The spawn context is slightly slower to start (no copy-on-write optimization), but it's safe after Polars/h5py thread pools have been initialized in the parent process — fork after that point can deadlock.


How to Think About the Full Pipeline

Training throughput is determined by the slowest stage in this chain:

Disk/S3 → CPU decode/augment → RAM → PCIe → VRAM → SM (forward + backward)

Each optimization in this guide attacks a different stage:

Fix Stage addressed
Pack into large shards Disk/S3 → CPU (eliminate per-request latency)
Stage to NVMe Disk/S3 (eliminate network overhead entirely)
num_workers > 0 CPU decode → RAM (parallelize with GPU compute)
pin_memory=True RAM → PCIe → VRAM (async DMA transfer)
persistent_workers=True Worker respawn overhead between epochs
prefetch_factor RAM buffering depth ahead of current batch

Apply them in order — staging to NVMe and sharding typically give the biggest gains; DataLoader tuning gets you the last 20–30%.


Key Takeaways

The bottleneck shift is predictable. Moving from local to cloud almost always moves the bottleneck from compute to data ingestion. Local NVMe → S3 is not a transparent swap; the access model is completely different.

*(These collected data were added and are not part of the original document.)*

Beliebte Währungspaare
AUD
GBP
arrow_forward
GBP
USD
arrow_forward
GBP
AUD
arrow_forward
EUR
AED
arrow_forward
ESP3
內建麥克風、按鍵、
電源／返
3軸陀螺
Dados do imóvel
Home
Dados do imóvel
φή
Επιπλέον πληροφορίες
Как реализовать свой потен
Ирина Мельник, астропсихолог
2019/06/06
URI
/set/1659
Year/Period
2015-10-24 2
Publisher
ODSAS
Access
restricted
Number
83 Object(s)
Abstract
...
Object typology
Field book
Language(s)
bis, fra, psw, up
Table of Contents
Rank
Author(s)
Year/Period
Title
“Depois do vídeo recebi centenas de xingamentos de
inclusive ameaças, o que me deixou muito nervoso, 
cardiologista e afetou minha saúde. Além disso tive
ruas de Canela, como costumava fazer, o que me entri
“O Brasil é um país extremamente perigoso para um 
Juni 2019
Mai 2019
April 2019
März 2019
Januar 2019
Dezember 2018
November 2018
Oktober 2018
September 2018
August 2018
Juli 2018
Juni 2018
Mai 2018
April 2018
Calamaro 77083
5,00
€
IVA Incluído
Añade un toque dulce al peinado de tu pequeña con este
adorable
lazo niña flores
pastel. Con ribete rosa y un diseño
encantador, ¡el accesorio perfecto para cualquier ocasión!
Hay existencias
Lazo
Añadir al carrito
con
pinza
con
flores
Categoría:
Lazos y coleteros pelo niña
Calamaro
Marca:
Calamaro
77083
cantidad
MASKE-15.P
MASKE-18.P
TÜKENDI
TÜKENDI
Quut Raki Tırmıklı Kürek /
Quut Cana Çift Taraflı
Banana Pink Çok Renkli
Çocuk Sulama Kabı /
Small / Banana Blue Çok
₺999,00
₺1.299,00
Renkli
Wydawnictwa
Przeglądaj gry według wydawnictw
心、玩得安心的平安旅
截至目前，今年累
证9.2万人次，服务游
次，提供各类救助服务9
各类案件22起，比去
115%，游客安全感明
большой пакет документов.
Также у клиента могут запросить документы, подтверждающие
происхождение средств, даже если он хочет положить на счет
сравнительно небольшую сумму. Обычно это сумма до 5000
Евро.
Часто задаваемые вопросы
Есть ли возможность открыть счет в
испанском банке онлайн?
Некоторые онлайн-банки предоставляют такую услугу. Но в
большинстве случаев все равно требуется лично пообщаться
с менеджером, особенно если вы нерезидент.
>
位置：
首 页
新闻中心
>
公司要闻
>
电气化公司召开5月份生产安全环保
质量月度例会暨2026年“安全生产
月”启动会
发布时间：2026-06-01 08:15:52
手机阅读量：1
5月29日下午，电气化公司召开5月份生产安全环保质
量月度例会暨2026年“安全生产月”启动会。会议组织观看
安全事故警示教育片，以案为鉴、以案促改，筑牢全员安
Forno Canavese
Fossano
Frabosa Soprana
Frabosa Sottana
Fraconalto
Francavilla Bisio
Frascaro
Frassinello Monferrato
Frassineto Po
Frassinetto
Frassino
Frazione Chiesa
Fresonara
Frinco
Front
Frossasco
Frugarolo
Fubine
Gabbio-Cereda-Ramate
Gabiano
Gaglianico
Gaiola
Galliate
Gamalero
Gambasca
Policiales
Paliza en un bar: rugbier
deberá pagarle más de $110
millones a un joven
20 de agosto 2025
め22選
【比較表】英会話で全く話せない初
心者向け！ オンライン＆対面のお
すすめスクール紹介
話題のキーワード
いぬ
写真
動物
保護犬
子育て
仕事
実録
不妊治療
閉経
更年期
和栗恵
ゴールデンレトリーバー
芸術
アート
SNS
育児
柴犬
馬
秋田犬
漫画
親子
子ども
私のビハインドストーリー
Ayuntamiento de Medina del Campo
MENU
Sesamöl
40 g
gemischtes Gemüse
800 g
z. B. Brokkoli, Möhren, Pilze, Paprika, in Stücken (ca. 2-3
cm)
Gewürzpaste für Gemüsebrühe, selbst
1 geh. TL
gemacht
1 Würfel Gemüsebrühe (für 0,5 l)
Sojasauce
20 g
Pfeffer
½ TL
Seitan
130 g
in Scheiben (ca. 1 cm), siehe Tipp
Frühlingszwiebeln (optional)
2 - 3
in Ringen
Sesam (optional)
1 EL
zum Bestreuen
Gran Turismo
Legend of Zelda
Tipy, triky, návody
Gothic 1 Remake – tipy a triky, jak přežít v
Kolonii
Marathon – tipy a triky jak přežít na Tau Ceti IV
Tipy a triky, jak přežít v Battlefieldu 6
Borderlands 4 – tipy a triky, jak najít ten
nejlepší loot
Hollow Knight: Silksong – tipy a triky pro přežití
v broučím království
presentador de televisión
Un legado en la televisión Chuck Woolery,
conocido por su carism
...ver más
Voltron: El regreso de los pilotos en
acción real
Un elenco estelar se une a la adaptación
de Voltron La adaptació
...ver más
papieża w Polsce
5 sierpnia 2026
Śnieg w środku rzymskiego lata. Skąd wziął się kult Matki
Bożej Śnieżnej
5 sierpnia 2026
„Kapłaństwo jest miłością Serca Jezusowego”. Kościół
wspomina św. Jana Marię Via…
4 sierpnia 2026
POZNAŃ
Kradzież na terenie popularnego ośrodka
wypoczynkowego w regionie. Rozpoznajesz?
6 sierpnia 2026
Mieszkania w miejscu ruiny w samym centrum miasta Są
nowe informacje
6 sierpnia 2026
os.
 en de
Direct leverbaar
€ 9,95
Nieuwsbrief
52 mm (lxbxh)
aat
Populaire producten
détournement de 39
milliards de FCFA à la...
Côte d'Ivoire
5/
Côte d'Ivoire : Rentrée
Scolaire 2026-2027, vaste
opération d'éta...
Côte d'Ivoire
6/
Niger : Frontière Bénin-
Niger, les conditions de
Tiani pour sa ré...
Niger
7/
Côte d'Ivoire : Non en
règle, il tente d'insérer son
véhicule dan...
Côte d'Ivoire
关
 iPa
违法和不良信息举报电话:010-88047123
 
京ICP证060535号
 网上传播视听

Object storage penalizes small files twice. Once for per-request latency, once for request-rate throttling. Neither is solved by paying for more bandwidth.

Diagnose before you optimize. nvidia-smi dmon + the synthetic data test will confirm whether you're actually I/O-starved before you spend time on any of the above.

Sharding is the structural fix. Everything else is tuning. Packing millions of small files into large sequential shards changes the access pattern from random-small to sequential-large, which is exactly what both object storage and local SSDs are optimized for.

HDF5 + multiple DataLoader workers requires spawn. The default fork context will deadlock or silently corrupt data if h5py handles are open in the parent process. Use multiprocessing_context='spawn' and design your Dataset to open handles lazily (per-worker, not in __init__).